THOUSANDS of pro-Palestinian protesters in the Netherlands on Sunday protested at the presence of the Israeli president at the opening of the country’s new National Holocaust Museum.
This comes as Israel’s killing spree against the Palestinians in Gaza is set to top 31,000.
President Isaac Herzog was in Amsterdam to open the new museum that tells the story of some of the 102,000 Jews who were deported from the Netherlands and murdered in Nazi camps, as well as the history of their persecution under German occupation during World War II, before the deportations began.
The museum “gives a face and a voice to the Jewish victims of persecution in the Netherlands,” the Dutch King Willem-Alexander said in the address at the inaugural ceremony on Sunday.

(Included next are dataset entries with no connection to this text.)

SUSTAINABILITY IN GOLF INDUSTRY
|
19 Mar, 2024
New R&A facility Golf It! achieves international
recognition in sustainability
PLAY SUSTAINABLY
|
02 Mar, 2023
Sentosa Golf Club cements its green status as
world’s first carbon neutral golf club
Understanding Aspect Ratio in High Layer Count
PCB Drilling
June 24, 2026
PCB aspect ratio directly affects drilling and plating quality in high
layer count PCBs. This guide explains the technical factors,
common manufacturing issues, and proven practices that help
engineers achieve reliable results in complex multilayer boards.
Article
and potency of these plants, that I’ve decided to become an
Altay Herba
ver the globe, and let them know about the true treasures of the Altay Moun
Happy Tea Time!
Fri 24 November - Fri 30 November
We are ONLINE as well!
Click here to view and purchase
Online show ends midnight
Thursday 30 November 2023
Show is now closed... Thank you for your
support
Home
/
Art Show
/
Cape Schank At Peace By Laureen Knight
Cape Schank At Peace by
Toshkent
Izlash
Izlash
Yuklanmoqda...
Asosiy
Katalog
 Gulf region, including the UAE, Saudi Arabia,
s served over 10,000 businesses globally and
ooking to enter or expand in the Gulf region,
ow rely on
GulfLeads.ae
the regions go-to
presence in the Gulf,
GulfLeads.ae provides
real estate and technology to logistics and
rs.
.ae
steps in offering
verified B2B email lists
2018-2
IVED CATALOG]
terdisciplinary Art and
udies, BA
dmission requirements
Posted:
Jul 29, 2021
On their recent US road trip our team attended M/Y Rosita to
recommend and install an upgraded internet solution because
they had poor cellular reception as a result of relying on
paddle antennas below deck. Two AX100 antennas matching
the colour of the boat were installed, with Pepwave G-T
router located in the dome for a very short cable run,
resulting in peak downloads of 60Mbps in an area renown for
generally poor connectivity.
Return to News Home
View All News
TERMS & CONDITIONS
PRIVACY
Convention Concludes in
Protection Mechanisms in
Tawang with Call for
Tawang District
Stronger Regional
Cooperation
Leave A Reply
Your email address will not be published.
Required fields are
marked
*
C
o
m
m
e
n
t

It also “shows us the devastating consequences that anti-semitism can have,” he said.
President Herzog hailed the Netherland’s initiative to create a new Holocaust museum amid rising anti-semitism around the world.
“At this pivotal moment in time, this institution sends a clear, powerful statement,” Herzog said. “Remember! Remember the horrors born of hatred, anti-semitism and racism and never again allow them to flourish.”

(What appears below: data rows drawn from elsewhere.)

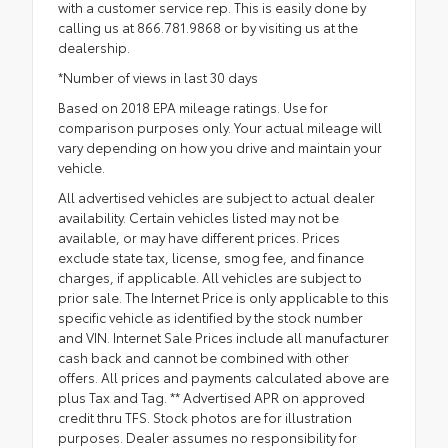
with a customer service rep. This is easily done by
calling us at 866.781.9868 or by visiting us at the
dealership.
*Number of views in last 30 days
Based on 2018 EPA mileage ratings. Use for
comparison purposes only. Your actual mileage will
vary depending on how you drive and maintain your
vehicle.
All advertised vehicles are subject to actual dealer
availability. Certain vehicles listed may not be
available, or may have different prices. Prices
exclude state tax, license, smog fee, and finance
charges, if applicable. All vehicles are subject to
prior sale. The Internet Price is only applicable to this
specific vehicle as identified by the stock number
and VIN. Internet Sale Prices include all manufacturer
cash back and cannot be combined with other
offers. All prices and payments calculated above are
plus Tax and Tag. ** Advertised APR on approved
credit thru TFS. Stock photos are for illustration
purposes. Dealer assumes no responsibility for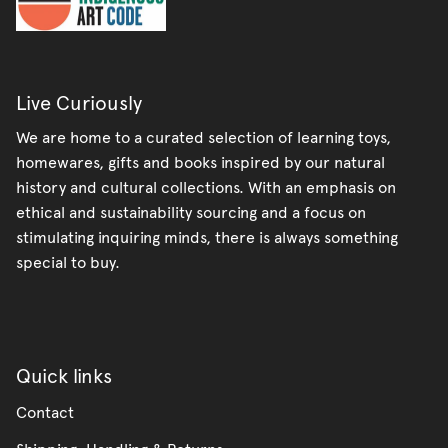
Live Curiously
We are home to a curated selection of learning toys,
homewares, gifts and books inspired by our natural
history and cultural collections. With an emphasis on
ethical and sustainability sourcing and a focus on
stimulating inquiring minds, there is always something
special to buy.
Quick links
Contact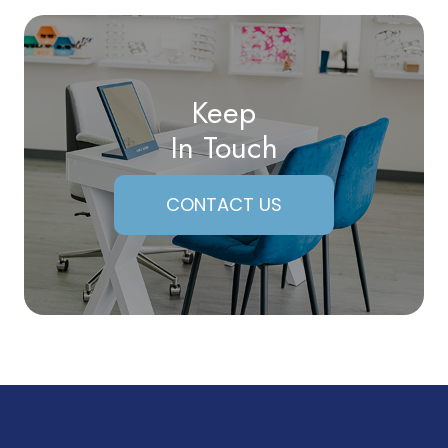
Keep
In Touch
CONTACT US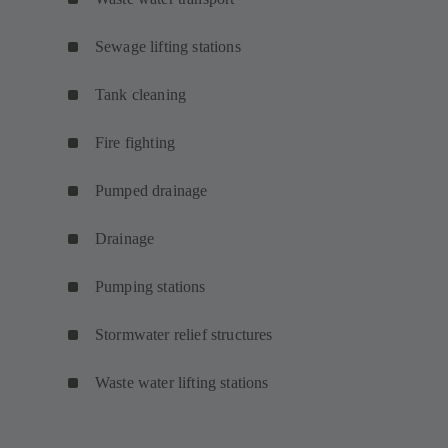
Sewage lifting stations
Tank cleaning
Fire fighting
Pumped drainage
Drainage
Pumping stations
Stormwater relief structures
Waste water lifting stations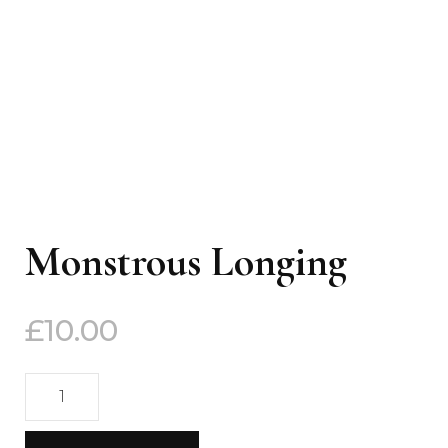
Monstrous Longing
£
10.00
Monstrous
Longing
quantity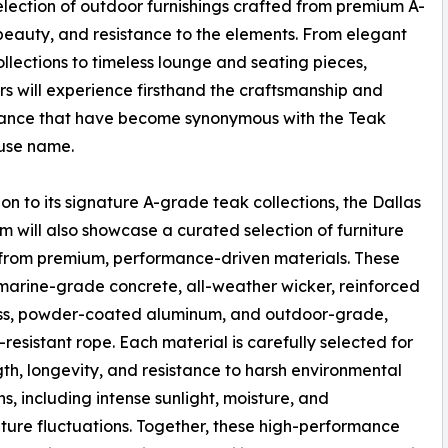
election of outdoor furnishings crafted from premium A-
 beauty, and resistance to the elements. From elegant
ollections to timeless lounge and seating pieces,
s will experience firsthand the craftsmanship and
ance that have become synonymous with the Teak
se name.
ion to its signature A-grade teak collections, the Dallas
 will also showcase a curated selection of furniture
from premium, performance-driven materials. These
marine-grade concrete, all-weather wicker, reinforced
ass, powder-coated aluminum, and outdoor-grade,
resistant rope. Each material is carefully selected for
ngth, longevity, and resistance to harsh environmental
ns, including intense sunlight, moisture, and
ure fluctuations. Together, these high-performance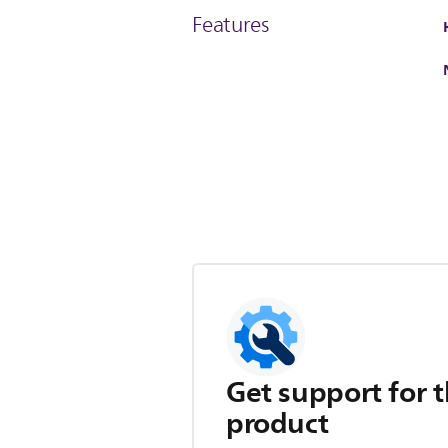
Features
Get support for t
product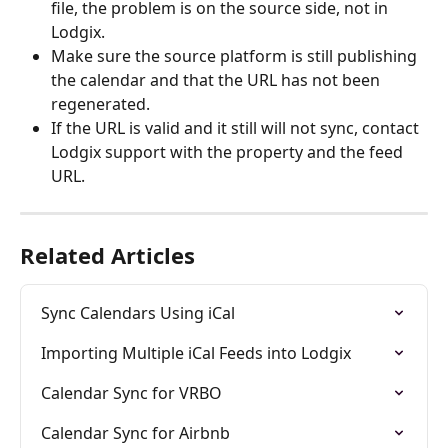
file, the problem is on the source side, not in 
Lodgix.
Make sure the source platform is still publishing 
the calendar and that the URL has not been 
regenerated.
If the URL is valid and it still will not sync, contact 
Lodgix support with the property and the feed 
URL.
Related Articles
Sync Calendars Using iCal
Importing Multiple iCal Feeds into Lodgix
Calendar Sync for VRBO
Calendar Sync for Airbnb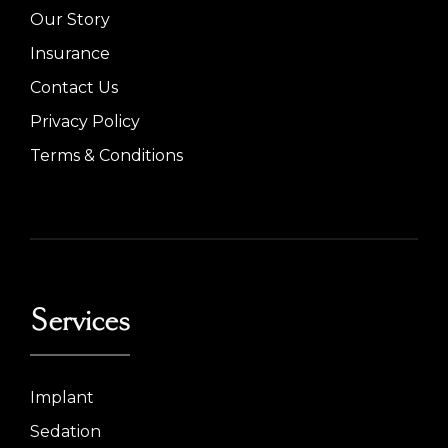
Our Story
Insurance
Contact Us
Privacy Policy
Terms & Conditions
Services
Implant
Sedation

But thousands of protesters gathered at the Waterloo Square in central Amsterdam, near the museum and the synagogue, waving Palestinian flags, chanting “never again is now” and demanding an end to Israel’s occupation of Palestinian territories and an immediate ceasefire in Gaza.
The protest leaders made it clear that they were against President Herzog’s presence, not the museum and what it commemorates.
Joana Cavaco, an anti-war activist with the Erev Rav Jewish collective, said: “How is it possible that such a sacred space is being used to normalise genocide today?”
Pro-Palestinian Dutch organisation the Rights Forum called Mr Herzog’s presence “a slap in the face of the Palestinians who can only helplessly watch how Israel murders their loved ones and destroys their land.”